Still, a creative crisis is thought, by some, to have taken hold. Granta recently published Apollo's Angels: A History of Ballet by Jennifer Homans. Homans is a vociferous critic of the state of the discipline, and has argued that ballet as a creative force is at risk of dying. According to this view, both the choreographers and ballet dancers have failed to live up to the legacy of their predecessors. The result is an international repertoire of little variation, in which the classics – such as Swan Lake, The Nutcracker, Giselle and Sleeping Beauty – are revisited time and time again.
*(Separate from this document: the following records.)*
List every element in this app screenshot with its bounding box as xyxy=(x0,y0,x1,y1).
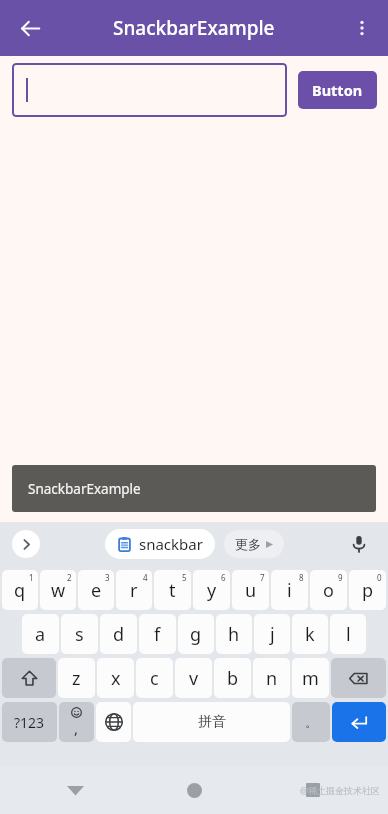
button[interactable]: p xyxy=(349,570,386,610)
button[interactable]: 拼音 xyxy=(133,702,290,742)
button[interactable]: Voice input xyxy=(344,529,374,559)
button[interactable]: z xyxy=(58,658,95,698)
staticText: n xyxy=(266,666,278,691)
button[interactable]: Recent apps xyxy=(296,773,330,807)
button[interactable]: Home xyxy=(177,773,211,807)
staticText: 8 xyxy=(299,572,304,583)
button[interactable]: Emoji and comma xyxy=(59,702,94,742)
staticText: d xyxy=(113,622,125,647)
staticText: i xyxy=(287,578,292,603)
staticText: q xyxy=(14,578,26,603)
button[interactable]: t xyxy=(154,570,191,610)
staticText: 1 xyxy=(29,572,34,583)
staticText: 2 xyxy=(67,572,72,583)
button[interactable]: j xyxy=(254,614,290,654)
staticText: , xyxy=(74,718,79,738)
staticText: ?123 xyxy=(14,713,45,732)
staticText: o xyxy=(323,578,334,603)
button[interactable]: b xyxy=(214,658,251,698)
button[interactable]: snackbar xyxy=(105,529,215,559)
button[interactable]: Back xyxy=(10,8,50,48)
staticText: f xyxy=(154,622,161,647)
button[interactable]: k xyxy=(292,614,328,654)
button[interactable] xyxy=(12,63,287,117)
button[interactable]: h xyxy=(216,614,252,654)
button[interactable]: s xyxy=(61,614,98,654)
staticText: v xyxy=(189,666,199,691)
button[interactable]: Enter xyxy=(332,702,386,742)
staticText: 6 xyxy=(221,572,226,583)
button[interactable]: q xyxy=(2,570,38,610)
staticText: y xyxy=(207,578,217,603)
button[interactable]: Back xyxy=(58,773,92,807)
staticText: l xyxy=(346,622,351,647)
staticText: j xyxy=(270,622,275,647)
staticText: snackbar xyxy=(139,534,203,554)
button[interactable]: x xyxy=(97,658,134,698)
staticText: e xyxy=(91,578,102,603)
staticText: p xyxy=(362,578,374,603)
staticText: b xyxy=(227,666,239,691)
button[interactable]: v xyxy=(175,658,212,698)
staticText: 7 xyxy=(260,572,265,583)
button[interactable]: Shift xyxy=(2,658,56,698)
staticText: 更多 xyxy=(235,536,261,552)
button[interactable]: Expand toolbar xyxy=(12,530,40,558)
button[interactable]: 更多 xyxy=(224,530,284,558)
button[interactable]: e xyxy=(78,570,114,610)
staticText: t xyxy=(169,578,176,603)
staticText: x xyxy=(111,666,121,691)
button[interactable]: y xyxy=(193,570,230,610)
staticText: h xyxy=(228,622,240,647)
staticText: SnackbarExample xyxy=(28,480,141,498)
button[interactable]: More options xyxy=(342,8,382,48)
staticText: 3 xyxy=(105,572,110,583)
button[interactable]: ?123 xyxy=(2,702,57,742)
button[interactable]: f xyxy=(139,614,176,654)
staticText: 。 xyxy=(305,714,318,730)
button[interactable]: c xyxy=(136,658,173,698)
button[interactable]: Change language xyxy=(96,702,131,742)
staticText: a xyxy=(35,622,46,647)
staticText: 5 xyxy=(182,572,187,583)
button[interactable]: SnackbarExample xyxy=(12,465,376,512)
staticText: m xyxy=(302,666,319,691)
button[interactable]: i xyxy=(271,570,308,610)
button[interactable]: o xyxy=(310,570,347,610)
staticText: SnackbarExample xyxy=(113,15,275,41)
staticText: w xyxy=(51,578,66,603)
button[interactable]: a xyxy=(22,614,59,654)
staticText: z xyxy=(72,666,81,691)
staticText: g xyxy=(190,622,202,647)
button[interactable]: u xyxy=(232,570,269,610)
staticText: Button xyxy=(312,80,363,100)
staticText: r xyxy=(130,578,138,603)
button[interactable]: n xyxy=(253,658,290,698)
button[interactable]: 。 xyxy=(292,702,330,742)
button[interactable]: Backspace xyxy=(331,658,386,698)
staticText: k xyxy=(305,622,315,647)
button[interactable]: Button xyxy=(298,71,377,109)
staticText: 0 xyxy=(377,572,382,583)
staticText: 4 xyxy=(143,572,148,583)
button[interactable]: l xyxy=(330,614,366,654)
button[interactable]: g xyxy=(178,614,214,654)
button[interactable]: d xyxy=(100,614,137,654)
button[interactable]: w xyxy=(40,570,76,610)
button[interactable]: r xyxy=(116,570,152,610)
staticText: s xyxy=(75,622,84,647)
staticText: 拼音 xyxy=(198,713,226,731)
staticText: u xyxy=(245,578,257,603)
button[interactable]: m xyxy=(292,658,329,698)
staticText: c xyxy=(150,666,159,691)
staticText: @稀土掘金技术社区 xyxy=(299,784,380,796)
staticText: 9 xyxy=(338,572,343,583)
Not everyone agrees that this is the case – Laurence is firm in her insistence that not only is “new work selling better than ever before” but that the Royal Ballet is succeeding in its attempts to push forward. Spalding, though, is less sure. “There are exceptions, of course,” he says. “But there isn't a sense of creativity happening. We need to create the classics of tomorrow. Works that, in 100 years' time, people will still be enjoying.”

Towards the end of my time at the barre, I was doing little more than going through the motions. My priority had long before shifted towards academics, the five-night-a-week schedule demanded by my ballet teacher written off as an impossibility. While the girls around me (there were only four of us, aged 18, still plugging away) planned lives as dance teachers, I fell further and further behind, toppling midway through once-simple pirouettes, the childhood nostalgia of the studio exerting less and less of a hold. Ballet isn't really a hobby; it's far too difficult for that. Even after all those years, almost two decades of dedication, the abilities of the real talents remained well beyond my reach. And so now I go, like every other non-dancer, and gawp at the spectacle of the principals and the splendour of the corps, tear up at the lusciousness of the scores and marvel at the twinkling of the costumes. Who knows quite what goes on when the curtain comes down, quite what melodrama unfolds in the backstage labyrinth; though for those brief few hours that the curtain is up, our fascination with ballet isn't hard to fathom at all. Not in the slightest.